From the word go, I was bowled over by how kind everyone was at The Jewish Museum: the cloakroom lady, security guard, the man behind the till. I felt like a nephew who'd been away and "never calls and never writes". Ok, I'll stop stereotyping. After this: entrance isn't free. There. It's over. The fee's not a problem though, as the museum's a registered charity and I shouldn't laugh because a Yorkshireman poking fun at spurious claims of Jewish thriftiness has a distinct glass houses/stones smell about it. 

The quasi-recent refurbishment has left the ground floor very light, clean and inviting with a 13th century Mikveh beautifully illuminated with angled mirrors that, despite me not having a clue what it was, drew me in for a more intimate inspection. 

First Floor - Judaism: a Living Faith

Their wedding rings are better than ours. 
I'll tell you this much: this Museum doesn't fuck around. First item in the first room is an interactive Torah open on the ten commandments that's controlled by an electronic Yad (half back-scratcher, half wiimote) to see you through the "Thou shalt nots". 

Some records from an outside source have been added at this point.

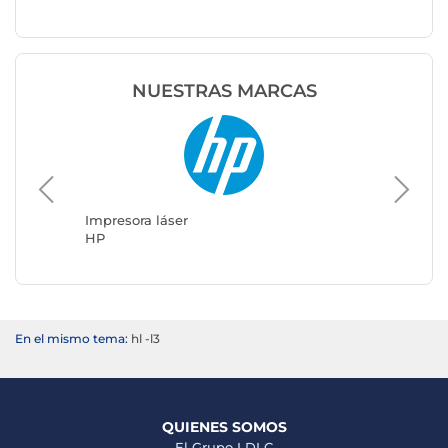
NUESTRAS MARCAS
Impresora láser
Impresor
HP
Brother
En el mismo tema:
hl -l3
QUIENES SOMOS
El Grupo LDLC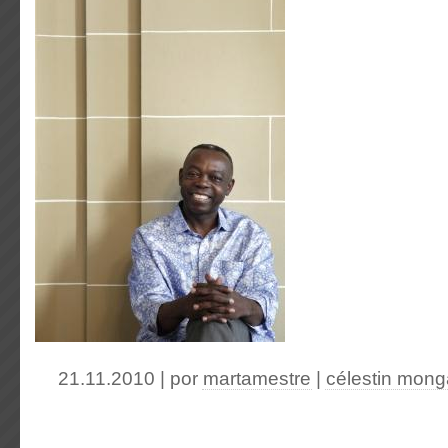
21.11.2010 | por
martamestre
|
célestin mong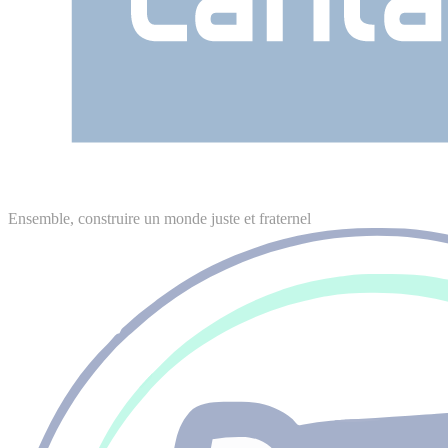
Ensemble, construire un monde juste et fraternel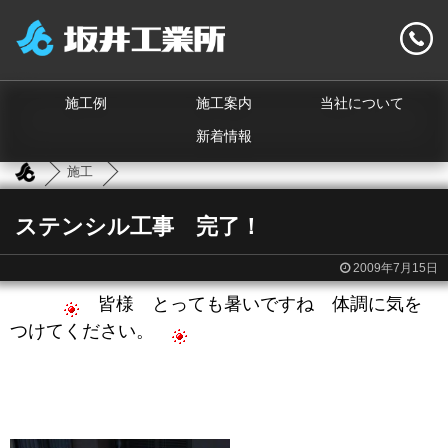
施工例
施工案内
当社について
新着情報
施工
ステンシル工事 完了！
2009年7月15日
皆様 とっても暑いですね 体調に気を
つけてください。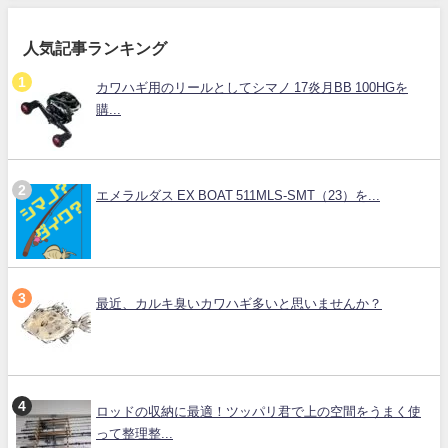
人気記事ランキング
カワハギ用のリールとしてシマノ 17炎月BB 100HGを
購...
エメラルダス EX BOAT 511MLS-SMT（23）を...
最近、カルキ臭いカワハギ多いと思いませんか？
ロッドの収納に最適！ツッパリ君で上の空間をうまく使
って整理整...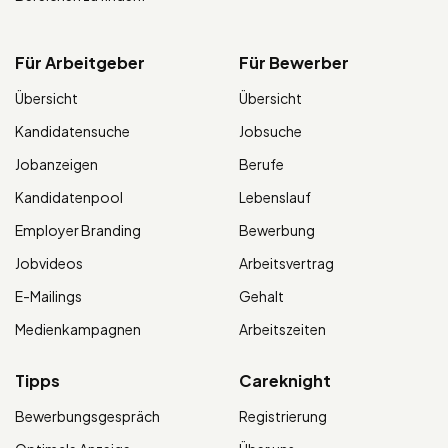
Für Arbeitgeber
Für Bewerber
Übersicht
Übersicht
Kandidatensuche
Jobsuche
Jobanzeigen
Berufe
Kandidatenpool
Lebenslauf
Employer Branding
Bewerbung
Jobvideos
Arbeitsvertrag
E-Mailings
Gehalt
Medienkampagnen
Arbeitszeiten
Tipps
Careknight
Bewerbungsgespräch
Registrierung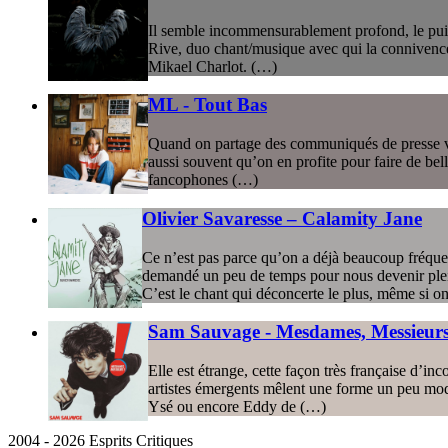
Il semble incommensurablement profond, le puits
Rive, duo chant/musique avec qui la connivence s’
Mikael Charlot. (…)
ML - Tout Bas
Quand on partage des communiqués de presse via d
aussi souvent qu’on en profite pour faire de bell
fancophones (…)
Olivier Savaresse – Calamity Jane
Ce n’est pas parce qu’on a déjà beaucoup fréquen
demandé un peu de temps pour nous devenir plei
C’est le chant qui déconcerte le plus, même si on 
Sam Sauvage - Mesdames, Messieurs
Elle est étrange, cette façon très française d’
artistes émergents mêlent une forme un peu mode
Ysé ou encore Eddy de (…)
2004 - 2026 Esprits Critiques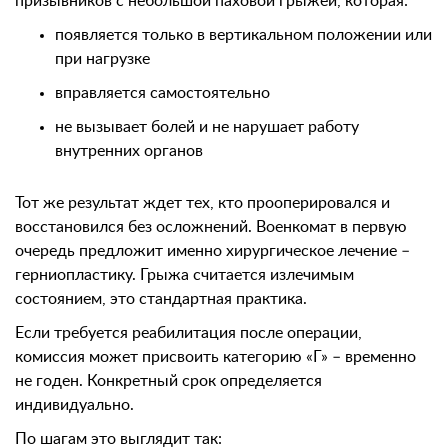
призывников с небольшой паховой грыжей, которая:
появляется только в вертикальном положении или
при нагрузке
вправляется самостоятельно
не вызывает болей и не нарушает работу
внутренних органов
Тот же результат ждет тех, кто прооперировался и
восстановился без осложнений. Военкомат в первую
очередь предложит именно хирургическое лечение –
герниопластику. Грыжа считается излечимым
состоянием, это стандартная практика.
Если требуется реабилитация после операции,
комиссия может присвоить категорию «Г» – временно
не годен. Конкретный срок определяется
индивидуально.
По шагам это выглядит так: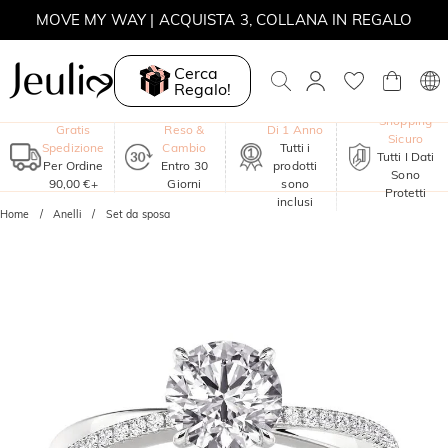
MOVE MY WAY | ACQUISTA 3, COLLANA IN REGALO
Cerca
Regalo!
Garanzia
Shopping
Gratis
Reso &
Di 1 Anno
Sicuro
Spedizione
Cambio
Tutti i
Tutti I Dati
Per Ordine
Entro 30
prodotti
Sono
90,00 €+
Giorni
sono
Protetti
inclusi
Home
Anelli
Set da sposa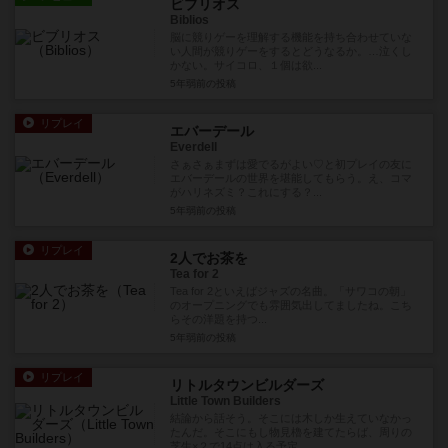
ビブリオス
Biblios
脳に競りゲーを理解する機能を持ち合わせていな
い人間が競りゲーをするとどうなるか。…泣くし
かない。サイコロ、１個は欲...
5年弱前
の投稿
リプレイ
エバーデール
Everdell
さぁさぁまずは愛でるがよい♡と初プレイの友に
エバーデールの世界を堪能してもらう。え、コマ
がハリネズミ？これにする？...
5年弱前
の投稿
リプレイ
2人でお茶を
Tea for 2
Tea for 2といえばジャズの名曲。「サワコの朝」
のオープニングでも雰囲気出してましたね。こち
らその洋題を持つ...
5年弱前
の投稿
リプレイ
リトルタウンビルダーズ
Little Town Builders
結論から話そう。そこには木しか生えていなかっ
たんだ。そこにもし物見櫓を建てたらば、周りの
芝生×２で14点は入る予定...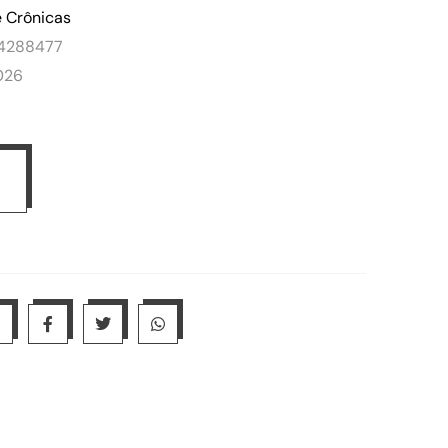
e Crônicas
54288477
026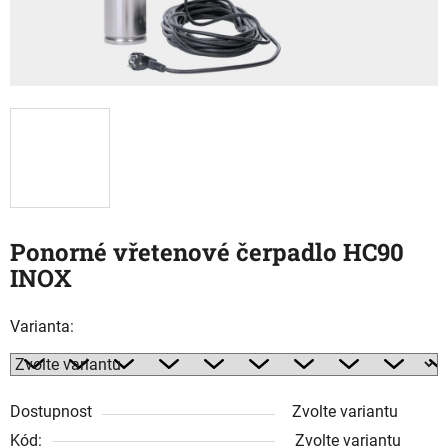
Ponorné vřetenové čerpadlo HC90
INOX
Varianta:
Dostupnost
Zvolte variantu
Kód:
Zvolte variantu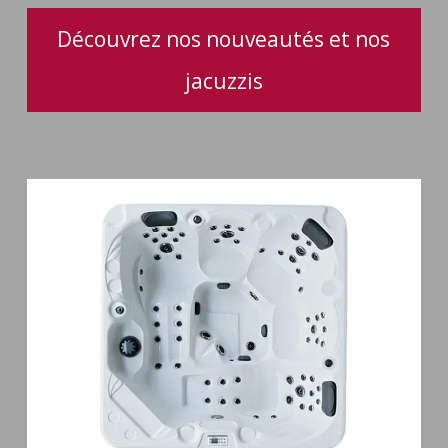
Découvrez nos nouveautés et nos
jacuzzis
Spa
5
places
Maguana
64
jets
massage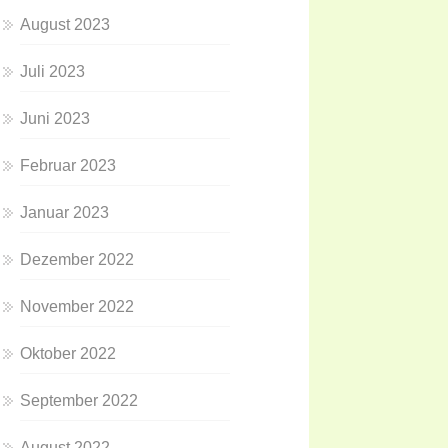
August 2023
Juli 2023
Juni 2023
Februar 2023
Januar 2023
Dezember 2022
November 2022
Oktober 2022
September 2022
August 2022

I'll admit right here, I'm not a religious person. In the words of Bob Odenkirk, "I was raised a Catholic, so of course I'm an athiest". However, I understand religion's place and importance to it's followers and it's exhibits like these that are germane for the pan-cultural understanding of any progressive society.

When they discovered this, 
some cheeky sod was using
it as a chest of drawers.
Being the middle of a weekday, there were myriad school trips lolling and texting around me and it was genuinely encouraging to see the amount of Muslim kids getting into it all. Maybe a Museum of Islam would be the next step? All this notwithstanding, my hippy visions of peace in the Middle East crashed down to earth when I was creeped out by one of the kids saying to his associates in his most drama school voice, "Oh, cool! The coming of age story."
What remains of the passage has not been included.